Another site that contains the recent past’s memory is the Orthodox Church, built by Milošević shortly before the eruption of the ethnic conflict. Its brick walls and concrete domes are topped off with a huge shining cross – a daily reminder to the citizens of Prishtina, which are almost exclusively non-Orthodox Albanians of the town’s bitter modern history.

Bucharest: The Surprisingly Eclectic

If Bucharest occupies the collective consciousness in any way, it is as a gloomy monstrosity of a city, forever scarred by dictator Nicolae Ceauşescu’s totalitarian regime and megalomania. In fact parts of the latter are true, as symbolised by landmarks such as the Palace of the Parliament, which required the demolishing of much of Bucharest's historic district when it was constructed by Ceauşescu in the 1980s and which remains Europe’s largest building until today.

But there is so much more to Romania’s capital than it is commonly given credit for – actually, if its architecture, appearance and cultural life had to be summed up in one word, it would be eclectic.
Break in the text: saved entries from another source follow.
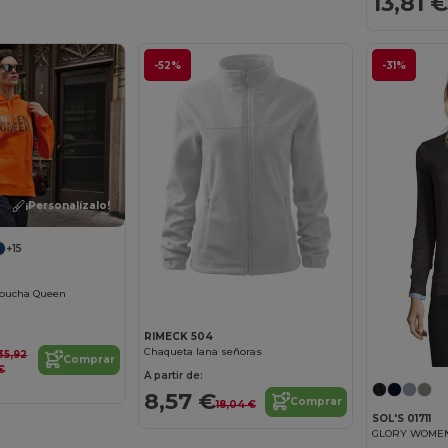
13,81 €
-52%
-31%
¡Personalízalo!
+15
apucha Queen
RIMECK 504
Chaqueta lana señoras
35,92
Comprar
€
A partir de:
8,57 €
Comprar
18,04 €
SOL'S 01711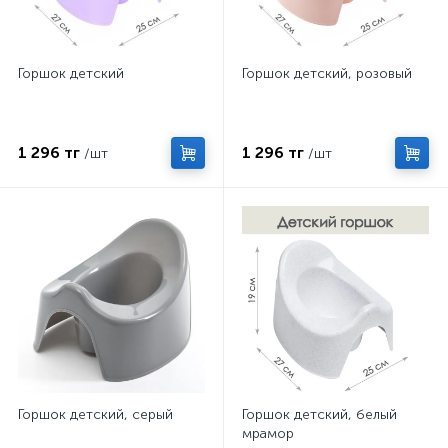
Горшок детский
Горшок детский, розовый
1 296 тг
1 296 тг
/шт
/шт
Горшок детский, серый
Горшок детский, белый
мрамор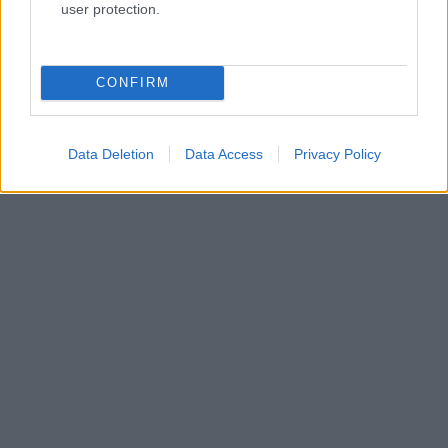
user protection.
CONFIRM
Data Deletion
Data Access
Privacy Policy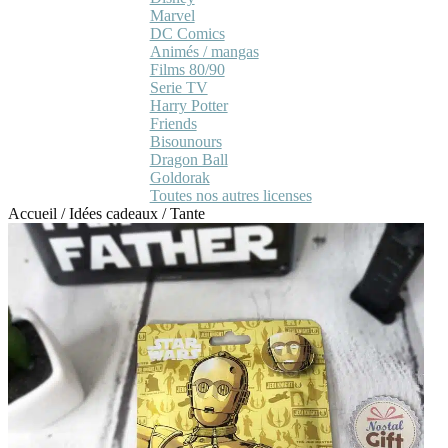
Marvel
DC Comics
Animés / mangas
Films 80/90
Serie TV
Harry Potter
Friends
Bisounours
Dragon Ball
Goldorak
Toutes nos autres licenses
Accueil
/
Idées cadeaux
/
Tante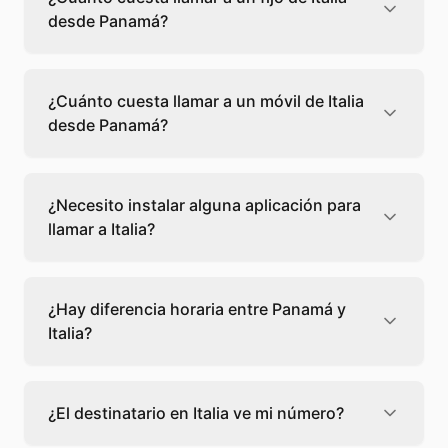
desde Panamá?
Llamar a un fijo de Italia desde Panamá
cuesta 0,04 €/min con Teléfono Global. Verás
¿Cuánto cuesta llamar a un móvil de Italia
el precio exacto antes de marcar para que
desde Panamá?
sepas qué vas a gastar.
Llamar a un móvil de Italia desde Panamá
cuesta 0,04 €/min con Teléfono Global. Pagas
¿Necesito instalar alguna aplicación para
solo los minutos que hablas, sin cuotas ni
llamar a Italia?
permanencia.
No, Teléfono Global funciona directamente
desde tu navegador web. Solo necesitas una
¿Hay diferencia horaria entre Panamá y
conexión a internet y podrás llamar
Italia?
directamente a Italia.
Sí, entre Panamá y Italia hay +7 horas de
diferencia,
escoge el mejor momento
para
¿El destinatario en Italia ve mi número?
llamar a a Italia.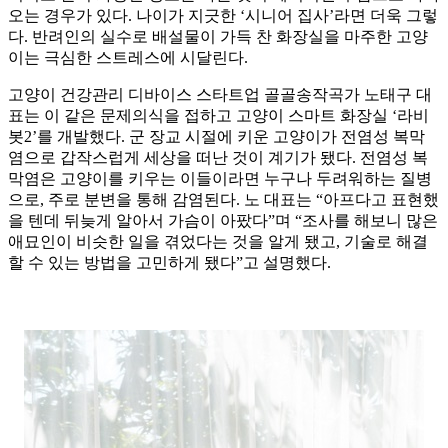
오는 경우가 있다. 나이가 지긋한 ‘시니어 집사’라면 더욱 그렇
다. 반려인의 실수로 배설물이 가득 찬 화장실을 마주한 고양
이는 극심한 스트레스에 시달린다.
고양이 건강관리 디바이스 스타트업 골골송작곡가 노태구 대
표는 이 같은 문제의식을 접하고 고양이 스마트 화장실 ‘라비
봇2’를 개발했다. 군 장교 시절에 키운 고양이가 전염성 복막
염으로 갑작스럽게 세상을 떠난 것이 계기가 됐다. 전염성 복
막염은 고양이를 키우는 이들이라면 누구나 두려워하는 질병
으로, 주로 분변을 통해 감염된다. 노 대표는 “아프다고 표현했
을 텐데 뒤늦게 알아서 가슴이 아팠다”며 “조사를 해보니 많은
애묘인이 비슷한 일을 겪었다는 것을 알게 됐고, 기술로 해결
할 수 있는 방법을 고민하게 됐다”고 설명했다.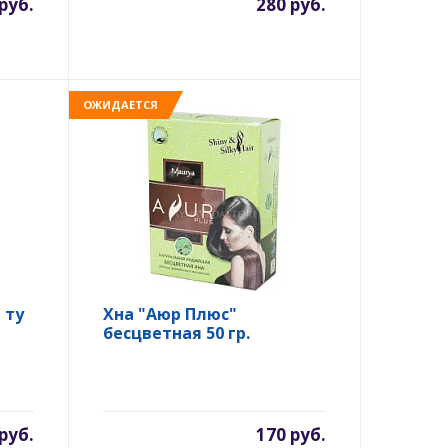
руб.
280 руб.
ОЖИДАЕТСЯ
 ту
Хна "Аюр Плюс"
бесцветная 50 гр.
руб.
170 руб.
That eclecticism makes Bucharest a trendy, albeit yet not very traditional urban destination.

Although Bucharest used to be known as “the Paris of the East” (and even has its own Triumphal Arch, modelled after the French capital’s one), the city’s architectural diversity, a result of the varied influences throughout its history, is readily apparent.

Medieval, classical and Art Nouveau buildings stand side by side in the centre of Bucharest, supplemented by turn-of-the-century Romanian-style buildings and more modern ones from the 1930s and 1940s. Added to that are the Communist-era neighbourhoods, filled with high-rise apartment buildings, and contemporary structures, some made of glass and steel, such as skyscrapers and office buildings.

The cultural life of Bucharest is no less of a mixture – the music, theatre and nightlife scenes are diverse and growing, incorporating elements from both traditional Romanian and international culture.

In addition, if authorities keep their word, Bucharest may gain an additional charm on its already long list – if a planned canal connecting it to the Danube is indeed completed as planned, it will become the fifth capital to be based on the river.